→ DIRECTIONS FOR THIS TASK: As the answer, set down the lines below from the one containing "Bazylia. Bazylia to" through the one containing "zapachu nie da się", exactly and inclusively, and no others.
------------------------------------------------
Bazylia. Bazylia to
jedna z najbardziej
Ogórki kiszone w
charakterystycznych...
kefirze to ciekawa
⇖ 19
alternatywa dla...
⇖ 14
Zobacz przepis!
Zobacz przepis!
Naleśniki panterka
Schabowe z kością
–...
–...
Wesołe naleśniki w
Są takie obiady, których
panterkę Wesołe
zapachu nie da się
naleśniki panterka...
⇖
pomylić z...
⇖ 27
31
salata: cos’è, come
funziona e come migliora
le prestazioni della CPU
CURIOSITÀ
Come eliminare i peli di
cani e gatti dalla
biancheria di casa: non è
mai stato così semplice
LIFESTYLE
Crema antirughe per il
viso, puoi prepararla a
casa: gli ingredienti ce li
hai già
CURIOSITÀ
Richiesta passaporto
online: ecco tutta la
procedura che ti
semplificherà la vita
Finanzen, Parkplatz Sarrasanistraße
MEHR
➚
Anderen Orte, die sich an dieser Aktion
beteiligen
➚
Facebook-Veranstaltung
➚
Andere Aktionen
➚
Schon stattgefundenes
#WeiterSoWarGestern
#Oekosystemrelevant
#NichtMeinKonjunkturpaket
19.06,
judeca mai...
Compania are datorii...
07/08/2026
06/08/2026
------------------------------------------------
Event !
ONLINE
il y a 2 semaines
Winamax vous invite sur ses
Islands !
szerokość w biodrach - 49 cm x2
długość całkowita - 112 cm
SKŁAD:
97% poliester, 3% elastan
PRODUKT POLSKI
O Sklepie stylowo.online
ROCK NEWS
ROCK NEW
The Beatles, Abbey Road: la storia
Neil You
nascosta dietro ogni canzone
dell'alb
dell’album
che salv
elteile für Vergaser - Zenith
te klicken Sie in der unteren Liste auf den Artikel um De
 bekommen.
------------------------------------------------
→ RESULT FOR THIS EXERCISE:
Bazylia. Bazylia to
jedna z najbardziej
Ogórki kiszone w
charakterystycznych...
kefirze to ciekawa
⇖ 19
alternatywa dla...
⇖ 14
Zobacz przepis!
Zobacz przepis!
Naleśniki panterka
Schabowe z kością
–...
–...
Wesołe naleśniki w
Są takie obiady, których
panterkę Wesołe
zapachu nie da się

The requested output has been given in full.